Geçmişi okuyup şimdiye razı olmak

En akıllı geçinenimiz bile an geliyor, başlıyor saçma sapan konuşmaya, yazmaya. Neticede insanız ama kaderimiz bu olamaz. Medya elbette özgürlük isteyecek...

En akıllı geçinenimiz bile an geliyor, başlıyor saçma sapan konuşmaya, yazmaya. Neticede insanız ama kaderimiz bu olamaz.

Medya elbette özgürlük isteyecek, hapistekileri Allah kurtarsın, hapiste olmayıp zihinlerini tutsak etmişleri de kurtarsın, onlar da özgürlük istesinler. Geçenlerde sabah sabah eskilerden biri radyoda manifestosunu okudu, 'artık ulus devlet yok, dünya değişiyor, başka bir dünya' gibi malum laflar.

İyi de bu lafları, hayatını birinci sahifesinde bayrak sallandıran gazetede kazanmış adam söyleyince insanın içi burkuluyor, bunca zaman niye söylemedi, yeni mi dank etti ya da fark etmedi mi diye! Hala samimiyetsizlikten medet ummak nasıl bir şey Yarabbim.

Medya eleştirmek güç bir iş, doğrusu kime ne faydası var o da meçhul. Yazana zararı var o belli. Hem özgürlük isteyip sonra eleştireni eleştiren, hucuma geçen gerçeklerden çok korkan ama gerçeğin peşinde olması gereken bir yer medya.

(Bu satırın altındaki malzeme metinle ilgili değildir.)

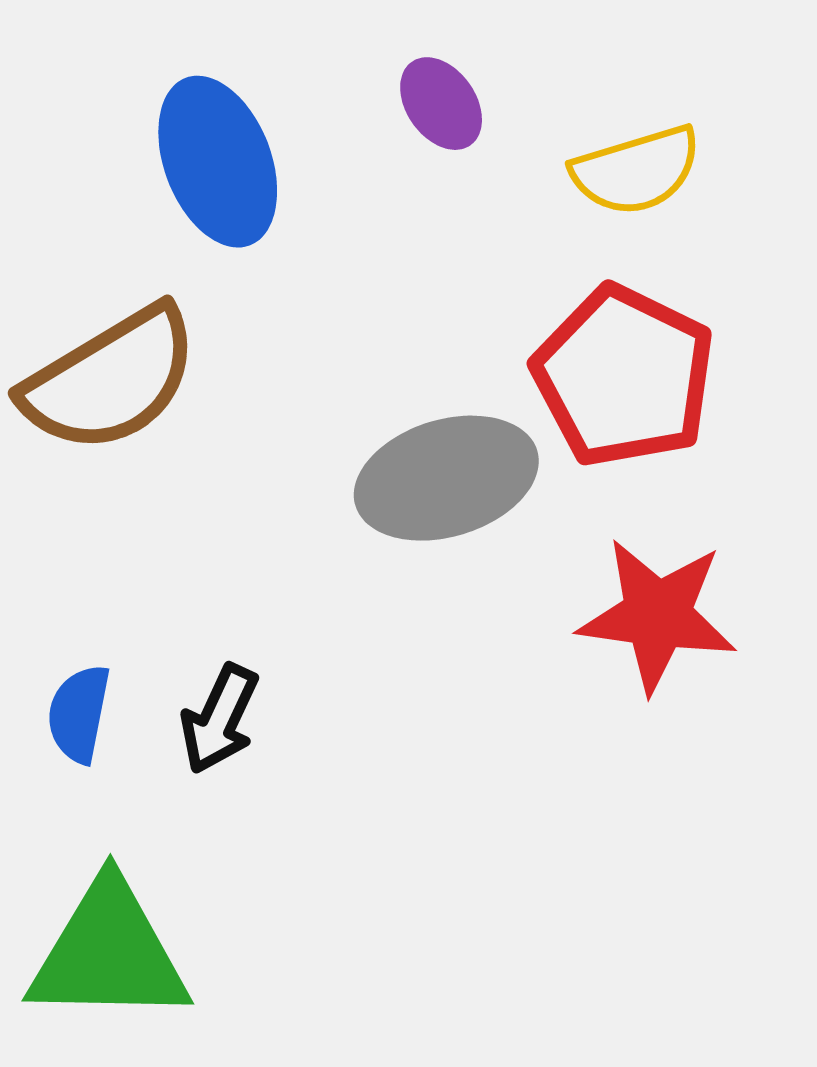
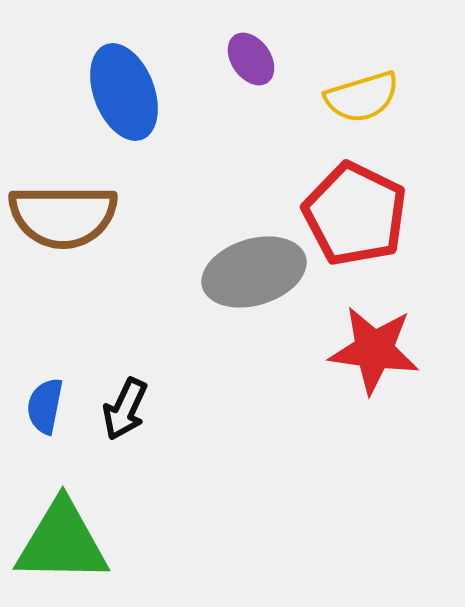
brown semicircle: (110, 380) -> (63, 216), turned 31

Değerli insanların fikirlerini beğenelim beğenmeyelim, hunharca yok edildiği, çapsızlığa çokça yer veren bir yer oldu. Öyle ki keskin sirke gibi küpüne zarar verdi, söylediğimizin hepsi bu. Kudurucak bir durum yok.

Sosyal medya ise, Twitter hesaplarında iki kelimeyi bir araya getiremez halde ünlülerle dolu.

Hele bu günlerde ne deseler, ne yapsalar artık kabahat. Haklı kaygılar içinde can derdinde insanlarla susmak yerine, didişmeye kalkmak kendi bilecekleri bir iş ama öfkeyi zorluyorlar. Bunu yazana da kudurukluk etmeye gerek yok.

Kendilerini zengin eden halkın aptallıklarının gerisinde kaldılar, özeti bu.

Fark etmemeleri acıklı. Öte yandan bu tabii çok iyi, toplumsal bir gelişmeyi gösteriyor. Teselliye bakar mısınız... Olsun, züğürt tesellisine şükürler olsun.

Halkımızın, devletinden sosyal devlet olmayı beklerken, size borç verelim veya birbirinize yardım edin nasihatları alınca "Para isteme benden buz gibi soğurum senden" halinde olması açık ve net ortada değil mi? Bu da bir gelişme ona da şükürler olsun.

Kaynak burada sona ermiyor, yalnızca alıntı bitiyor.